Per questo motivo alla fine a ergersi al di sopra delle altre sono o brani con un testo molto forte, come la canzone di Simone Cristicchi, o canzoni che rispecchiano appieno l'artista (tipo Fedez, che non ha pensato a qualcosa al di fuori di sé) oppure, e qui veniamo anche al titolo di questo articolo, ad artisti che hanno un percorso ben preciso, che hanno costruito negli anni una propria poetica, che hanno sperimentato suoni, che rifuggono dalle solite melodie o anche dalle solite immagine trite e ritrite del pop contemporaneo. Niente viaggi a Ibiza, niente autostrada dal finestrino di un'auto, niente racconto svilente dell'amore.
Brunori Sas, Lucio Corsi e Joan Thiele erano, come negli anni passati ColapesceDimartino, Coma_Cose, La Rappresentante di Lista, Giovanni Truppi, ciò che aspettavamo. La curiosità era capire come avrebbero affrontato quel palco. E alla fine il risultato è che sono il meglio di ciò che abbiamo ascoltato durante i preascolti. Parliamo di artisti che hanno un proprio seguito, benché, a parte Brunori, quel pubblico sia ancora minore rispetto al merito. Ma anni e anni di indie ci hanno insegnato che non sempre la quantità ha un valore in sé, l'importante è avere qualcosa da dire, ricercare, trovare un modo di dirlo.

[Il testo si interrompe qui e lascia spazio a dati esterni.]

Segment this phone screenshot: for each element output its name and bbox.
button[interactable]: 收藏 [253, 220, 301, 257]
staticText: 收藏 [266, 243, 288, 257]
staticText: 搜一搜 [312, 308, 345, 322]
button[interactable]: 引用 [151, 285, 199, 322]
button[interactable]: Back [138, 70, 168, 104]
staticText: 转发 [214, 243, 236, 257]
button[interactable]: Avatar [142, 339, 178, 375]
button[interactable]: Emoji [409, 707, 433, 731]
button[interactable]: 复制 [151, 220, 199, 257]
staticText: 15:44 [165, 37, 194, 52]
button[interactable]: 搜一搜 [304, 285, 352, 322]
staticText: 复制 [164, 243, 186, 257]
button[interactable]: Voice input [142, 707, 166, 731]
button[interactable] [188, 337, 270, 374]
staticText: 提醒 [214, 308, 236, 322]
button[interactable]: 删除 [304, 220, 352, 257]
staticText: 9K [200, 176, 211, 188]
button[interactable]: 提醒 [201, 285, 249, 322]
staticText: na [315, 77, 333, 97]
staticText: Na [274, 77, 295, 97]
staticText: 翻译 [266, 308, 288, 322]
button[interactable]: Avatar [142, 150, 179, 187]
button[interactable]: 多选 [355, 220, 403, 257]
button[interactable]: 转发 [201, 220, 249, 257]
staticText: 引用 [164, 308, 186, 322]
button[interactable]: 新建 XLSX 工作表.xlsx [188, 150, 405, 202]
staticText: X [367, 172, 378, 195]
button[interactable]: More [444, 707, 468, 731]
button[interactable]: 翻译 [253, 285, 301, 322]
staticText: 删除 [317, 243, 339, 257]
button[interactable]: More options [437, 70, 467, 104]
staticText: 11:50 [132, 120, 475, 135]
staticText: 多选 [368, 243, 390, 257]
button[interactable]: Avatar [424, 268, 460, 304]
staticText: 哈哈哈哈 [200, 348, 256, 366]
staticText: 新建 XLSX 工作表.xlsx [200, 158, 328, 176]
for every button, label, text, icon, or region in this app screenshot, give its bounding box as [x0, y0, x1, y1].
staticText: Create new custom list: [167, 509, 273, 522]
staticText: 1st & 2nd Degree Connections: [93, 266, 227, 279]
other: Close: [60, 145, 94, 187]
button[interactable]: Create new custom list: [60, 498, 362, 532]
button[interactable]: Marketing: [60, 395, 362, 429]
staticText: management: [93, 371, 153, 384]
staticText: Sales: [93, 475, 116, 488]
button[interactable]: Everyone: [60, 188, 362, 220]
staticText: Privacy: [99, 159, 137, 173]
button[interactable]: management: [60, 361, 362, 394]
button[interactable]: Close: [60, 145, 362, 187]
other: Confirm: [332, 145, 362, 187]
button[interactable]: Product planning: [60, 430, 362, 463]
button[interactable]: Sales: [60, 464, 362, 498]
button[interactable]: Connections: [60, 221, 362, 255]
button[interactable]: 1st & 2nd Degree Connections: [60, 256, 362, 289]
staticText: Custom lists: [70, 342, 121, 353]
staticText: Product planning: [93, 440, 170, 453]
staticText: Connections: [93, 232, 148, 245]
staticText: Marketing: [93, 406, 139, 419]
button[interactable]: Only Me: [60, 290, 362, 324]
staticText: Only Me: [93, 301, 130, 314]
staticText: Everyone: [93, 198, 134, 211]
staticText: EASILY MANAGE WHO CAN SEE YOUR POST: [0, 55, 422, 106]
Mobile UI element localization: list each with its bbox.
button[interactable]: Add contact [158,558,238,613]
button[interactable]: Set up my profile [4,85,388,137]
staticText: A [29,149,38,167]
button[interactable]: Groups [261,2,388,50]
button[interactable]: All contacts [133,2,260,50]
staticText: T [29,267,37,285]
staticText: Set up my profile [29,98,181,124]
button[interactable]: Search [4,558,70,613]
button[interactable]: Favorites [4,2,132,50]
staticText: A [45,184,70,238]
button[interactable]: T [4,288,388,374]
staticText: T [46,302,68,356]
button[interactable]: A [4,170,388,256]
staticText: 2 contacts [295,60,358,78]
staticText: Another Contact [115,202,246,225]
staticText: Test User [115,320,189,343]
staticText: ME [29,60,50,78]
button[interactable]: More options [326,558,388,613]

Brunori, per esempio, non porta una canzone rivoluzionaria, ma è una canzone (L'albero delle noci) che ha un'attenzione nel suono, nella parola e nell'intenzione, un brano in cui rivediamo quello che è uno dei migliori cantautori italiani degli anni 2000, che pur rendendo omaggio a certi grandi (ieri citavamo De Gregori) e trattando un tema che rischia la retorica, come quello della paternità, riesce a essere totalmente se stesso e a trovare una chiave di racconto. Non è un caso che di lui a Sanremo si parli da anni – ci è andato solo come ospite degli Zen Circus per le cover – ma i suoi progetti lo hanno portato solo oggi.
Lucio Corsi è un talento, un talento vero. Ascoltarlo fa l'effetto – non ci stancheremo mai di dirlo – che a un bambino fanno le Favole al telefono di Gianni Rodari o le sue filastrocche: un effetto di meraviglia. Corsi unisce il surreale, il favolistico dei testi a suoni glam rock, in una sorta di contrasto che è diventata una sua caratteristica. A Sanremo porta Volevo essere un duro, un racconto pieno di immagini nuove, diverse, che traggono spunto dal campo semantico della natura (cosa che caratterizza molte delle sue canzoni), giocando con il fantastico e lasciando sempre una sensazione di meraviglia.
Infine c'è Joan Thiele, un'altra artista che ha raccolto molto meno di ciò che avrebbe dovuto. In questi anni l'abbiamo apprezzata per alcuni feat, come quelli negli album di Mace, in alcune delle canzoni più belle di quei progetti (ascoltateli per intero, se non l'avete fatto, vale la pena), o quello nell'ultimo album di ColapesceDimartino (Forse domani, una delle canzoni più belle), ma anche per canzoni come "Cinema", probabilmente uno dei singoli italiani più interessanti e belli di questi ultimi anni. E Cinema diventa quasi una chiave d'accesso al brano sanremese Eco, che dalle colonne sonore cinematografiche pesca per dare il mood, riuscendo, però, a mescolare una voce che ricorda le grandi interpreti degli anni 70 a certi suoni molto contemporanei (ieri citavamo Billie Eilish). Forse non raccoglieranno il plebiscito di pubblico, ma almeno le nostre orecchie potranno un attimo ripulirsi e godere di atmosfere meno plasticose.